What is sure is that you have $Z(G)/Z(G)\cap H$ is isomorphic to a subgroup of $Z(G/H)$ (see Nicky Hekster's answer for details about this). Apart from this, you cannot say anything in general.

$Z(G/H)$ is trivial whereas $Z(G)$ is not.

Consider a direct product $G=A \times S$ where $S$ is a non-abelian simple group and $A$ is an abelian group. It is not hard to see that $Z(G)=A\times\{1_S\}$. Furthermore, taking $H:=Z(G)$ then $G/H$ is naturally isomorphic to $S$ which has trivial center.
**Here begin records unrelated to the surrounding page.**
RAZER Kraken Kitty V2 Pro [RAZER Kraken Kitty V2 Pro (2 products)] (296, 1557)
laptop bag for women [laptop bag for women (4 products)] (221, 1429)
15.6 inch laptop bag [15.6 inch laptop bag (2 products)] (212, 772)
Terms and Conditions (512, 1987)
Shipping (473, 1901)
$Z(G/H)$ is equal to $G/H$ whereas $Z(G)$ is trivial.

Consider $S_3$ the symmetric group over $3$ elements. Then $Z(S_3)$ is trivial. Consider $S_3/A_3$ (where $A_3$ is the alternating group) then $S_3/A_3$ is isomorphic to $\mathbb{Z}/2$ and thus is abelian.


Proposition If $H \unlhd G$ with $H \cap G'=1$, then $H \subseteq Z(G)$ and $Z(G/H)=Z(G)/H$.

Proof $[G,H] \subseteq H$ since $H$ is normal, and of course $[G,H] \subseteq G'$. Hence $[G,H]=1$, which is equivalent to $H \subseteq Z(G)$. Now put $Z(G/H)=K/H$. Then $[G,K] \subseteq H$ and of course $[G,K] \subseteq G'$. Hence $[G,K]=1$, that is $K \subseteq Z(G)$. And since $H \subseteq Z(G)$, also $Z(G)/H \subseteq K/H$.